== Record set

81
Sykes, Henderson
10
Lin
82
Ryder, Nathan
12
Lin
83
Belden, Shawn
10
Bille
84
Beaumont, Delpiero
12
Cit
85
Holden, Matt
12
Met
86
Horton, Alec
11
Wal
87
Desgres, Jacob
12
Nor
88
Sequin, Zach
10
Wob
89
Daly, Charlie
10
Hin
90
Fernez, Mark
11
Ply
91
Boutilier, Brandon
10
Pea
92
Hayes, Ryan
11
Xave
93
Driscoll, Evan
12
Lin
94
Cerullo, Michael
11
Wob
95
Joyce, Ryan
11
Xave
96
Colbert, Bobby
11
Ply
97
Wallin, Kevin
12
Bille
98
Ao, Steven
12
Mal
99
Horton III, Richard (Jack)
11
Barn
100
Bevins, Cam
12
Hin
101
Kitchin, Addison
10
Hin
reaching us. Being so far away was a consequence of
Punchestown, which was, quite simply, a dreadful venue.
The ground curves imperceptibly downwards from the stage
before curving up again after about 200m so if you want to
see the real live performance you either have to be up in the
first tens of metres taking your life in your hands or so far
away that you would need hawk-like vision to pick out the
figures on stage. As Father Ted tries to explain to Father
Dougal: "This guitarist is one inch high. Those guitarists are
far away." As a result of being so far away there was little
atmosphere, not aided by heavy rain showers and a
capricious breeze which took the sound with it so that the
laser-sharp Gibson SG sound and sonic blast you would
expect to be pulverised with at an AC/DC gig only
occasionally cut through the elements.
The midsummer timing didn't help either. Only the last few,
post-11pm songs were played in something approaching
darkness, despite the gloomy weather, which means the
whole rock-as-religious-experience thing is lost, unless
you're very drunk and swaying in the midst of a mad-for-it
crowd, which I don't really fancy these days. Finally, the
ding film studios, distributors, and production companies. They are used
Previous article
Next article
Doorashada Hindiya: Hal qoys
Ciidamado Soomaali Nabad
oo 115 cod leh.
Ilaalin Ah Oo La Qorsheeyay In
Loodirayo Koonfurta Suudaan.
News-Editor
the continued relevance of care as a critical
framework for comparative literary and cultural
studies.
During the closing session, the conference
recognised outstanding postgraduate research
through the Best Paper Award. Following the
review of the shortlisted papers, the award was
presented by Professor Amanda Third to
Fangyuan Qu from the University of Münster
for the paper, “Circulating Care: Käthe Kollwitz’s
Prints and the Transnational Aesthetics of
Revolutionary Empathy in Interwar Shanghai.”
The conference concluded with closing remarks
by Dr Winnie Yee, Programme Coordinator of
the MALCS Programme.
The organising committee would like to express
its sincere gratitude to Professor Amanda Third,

====

**What is required**
The lines holding the word "Third" are the answer. Find them in the entries and copy them.

**Output of the exercise**
presented by Professor Amanda Third to
its sincere gratitude to Professor Amanda Third,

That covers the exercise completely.